Content starts

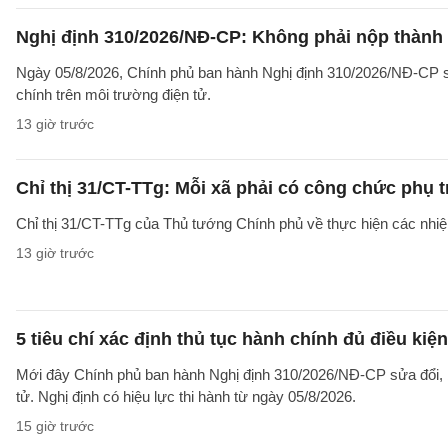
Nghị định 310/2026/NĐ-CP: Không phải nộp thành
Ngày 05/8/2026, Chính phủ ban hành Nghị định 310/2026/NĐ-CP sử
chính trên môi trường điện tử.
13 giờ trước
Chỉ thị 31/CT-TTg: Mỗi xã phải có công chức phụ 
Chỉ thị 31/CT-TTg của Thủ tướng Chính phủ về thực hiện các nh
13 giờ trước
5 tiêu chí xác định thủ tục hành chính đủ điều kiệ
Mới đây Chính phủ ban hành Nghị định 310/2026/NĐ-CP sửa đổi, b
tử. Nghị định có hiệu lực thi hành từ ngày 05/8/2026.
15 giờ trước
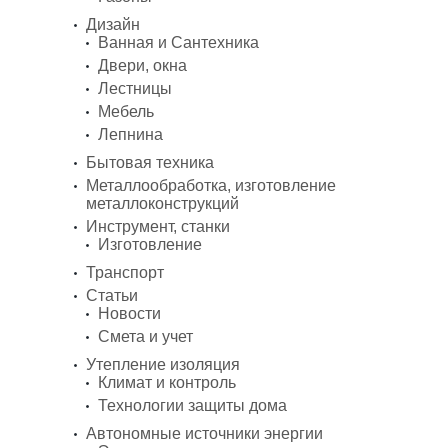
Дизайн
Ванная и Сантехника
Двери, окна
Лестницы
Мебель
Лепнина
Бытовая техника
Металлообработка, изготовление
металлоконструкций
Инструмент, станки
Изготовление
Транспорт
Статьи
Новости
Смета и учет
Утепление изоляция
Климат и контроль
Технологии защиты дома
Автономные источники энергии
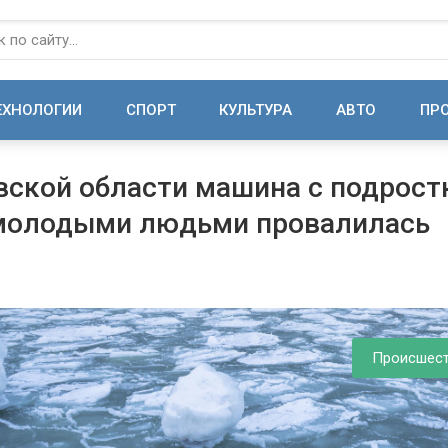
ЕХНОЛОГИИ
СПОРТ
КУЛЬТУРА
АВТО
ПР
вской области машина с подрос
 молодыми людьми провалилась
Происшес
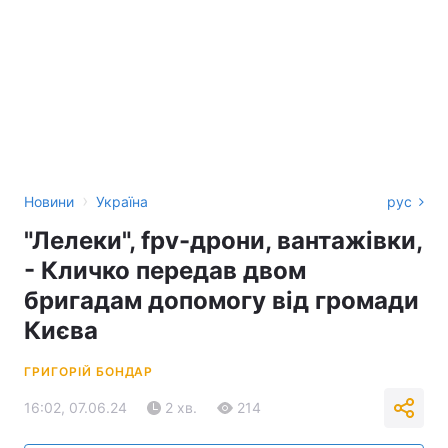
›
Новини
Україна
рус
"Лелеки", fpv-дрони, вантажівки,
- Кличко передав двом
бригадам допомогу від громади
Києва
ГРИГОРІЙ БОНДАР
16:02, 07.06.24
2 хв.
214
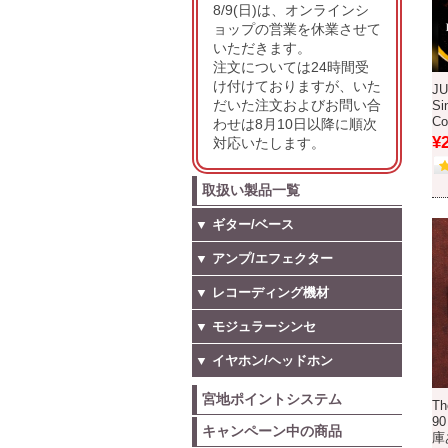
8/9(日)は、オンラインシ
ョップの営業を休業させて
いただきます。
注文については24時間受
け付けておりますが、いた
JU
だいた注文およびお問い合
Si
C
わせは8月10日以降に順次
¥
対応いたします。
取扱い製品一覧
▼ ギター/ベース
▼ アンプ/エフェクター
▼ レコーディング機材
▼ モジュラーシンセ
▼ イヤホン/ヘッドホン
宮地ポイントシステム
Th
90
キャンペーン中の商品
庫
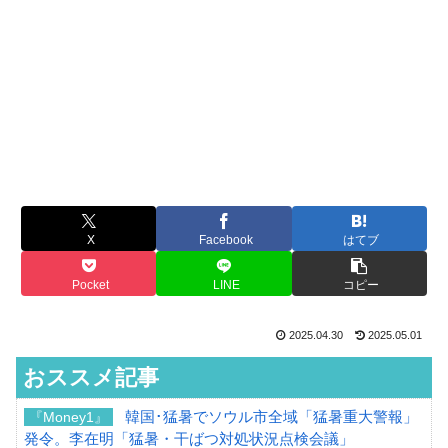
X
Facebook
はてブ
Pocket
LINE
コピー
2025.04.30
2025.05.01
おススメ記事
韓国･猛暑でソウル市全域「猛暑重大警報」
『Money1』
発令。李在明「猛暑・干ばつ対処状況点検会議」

Content ends

▶ _WHAT IS EXPECTED_: In the records above, which lines hold the string "định"? Copy each one.

▶ _EXPECTED OUTPUT_:
Nghị định 310/2026/NĐ-CP: Không phải nộp thành
Ngày 05/8/2026, Chính phủ ban hành Nghị định 310/2026/NĐ-CP sử
5 tiêu chí xác định thủ tục hành chính đủ điều kiệ
Mới đây Chính phủ ban hành Nghị định 310/2026/NĐ-CP sửa đổi, b
tử. Nghị định có hiệu lực thi hành từ ngày 05/8/2026.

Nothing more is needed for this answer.